By Richard Thomas
Jim Murray has been causing quite a stir lately, first by announcing that bourbon has been beating out scotch lately. Then he gave Glen Orchy 5 Year Old, a generic brand available through the Lidl supermarket chain an 88.5 rating, higher than many basic, mass market blended scotches in The Whisky Bible 2014.
Glen Orchy 5 Year Old is a product of the very Scottish-sounding Clydesdale Scotch Whisky Co., which supplies Lidl with many of its scotches, and is owned by Whyte and Mackay. The scotch is a vatted malt, a surprising feature for a generic supermarket brand and probably why Murray liked it so much, and is bottled at 40% abv. Glen Orchy itself is a real place in southwestern Scotland.
The color of Glen Orchy is a rich gold, leaning a little into coppery. The appearance is dark enough and the whiskey within young enough that I was left wondering if caramel wasn’t an additive, and checking the label I found it was.
The nose is malty and a little sweetly so, with notes of grass and brine, and just a touch of toffee. The taste runs from there, offering malt and toffee, and a tinge of dry astringency.
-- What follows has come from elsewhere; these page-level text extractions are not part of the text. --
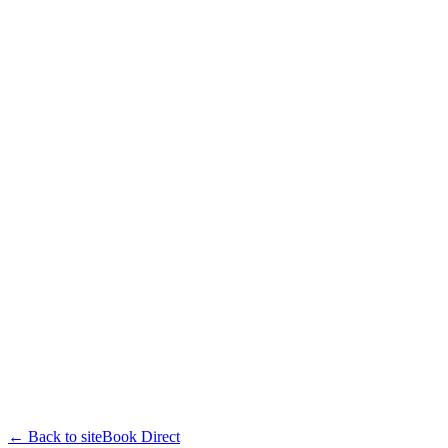
← Back to site
Book Direct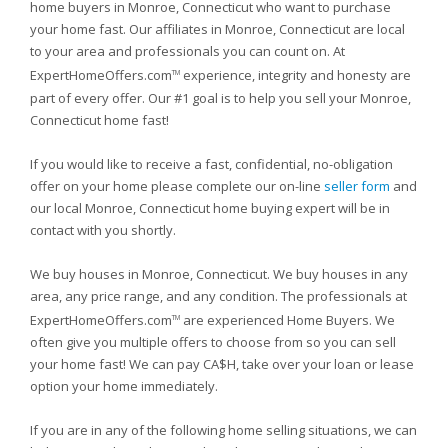
home buyers in Monroe, Connecticut who want to purchase
your home fast. Our affiliates in Monroe, Connecticut are local
to your area and professionals you can count on. At
ExpertHomeOffers.com
experience, integrity and honesty are
TM
part of every offer. Our #1 goal is to help you sell your Monroe,
Connecticut home fast!
If you would like to receive a fast, confidential, no-obligation
offer on your home please complete our on-line
seller form
and
our local Monroe, Connecticut home buying expert will be in
contact with you shortly.
We buy houses in Monroe, Connecticut. We buy houses in any
area, any price range, and any condition. The professionals at
ExpertHomeOffers.com
are experienced Home Buyers. We
TM
often give you multiple offers to choose from so you can sell
your home fast! We can pay CA$H, take over your loan or lease
option your home immediately.
If you are in any of the following home selling situations, we can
The finish is very mild.
Glen Orchy is nice, simple stuff, and certainly a cut above most mass market blends. As to whether it deserves its laurels, recall that the 100-point system used by critics like Jim Murray is sometimes misleading, since products with a score of 86 or 87 are often merely average. To an American, seeing a score of 88.5 suggests a B+, and that is certainly not the grade Glen Orchy deserves. Even so, it is a step above the typical mass market blended scotch.
Where Glen Orchy has it’s real “wow” power is in its price tag: €7.99 ($10 or $11). How often does one see a vatted malt, even a young one, at such a price? Furthermore, Glen Orchy is priced well below comparable brand name blended scotches. Simply put, this is slightly above average whiskey going for rotgut prices.